### How to complete this task
Restate the records below exactly. Pictures are not part of the copy.

Saved entries
○ ○ ○

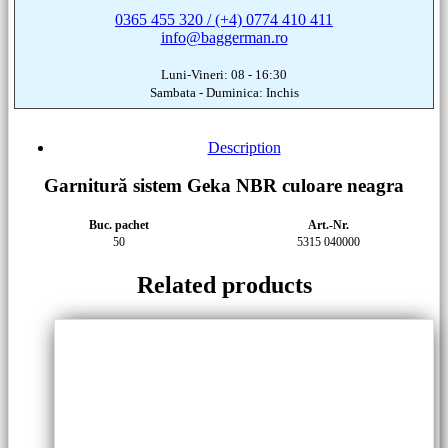
0365 455 320 / (+4) 0774 410 411
info@baggerman.ro
Luni-Vineri: 08 - 16:30
Sambata - Duminica: Inchis
Description
Garnitură sistem Geka NBR culoare neagra
Buc. pachet
Art.-Nr.
50
5315 040000
Related products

○ ○ ○

### Result of the task
0365 455 320 / (+4) 0774 410 411
info@baggerman.ro
Luni-Vineri: 08 - 16:30
Sambata - Duminica: Inchis
Description
Garnitură sistem Geka NBR culoare neagra
Buc. pachet
Art.-Nr.
50
5315 040000
Related products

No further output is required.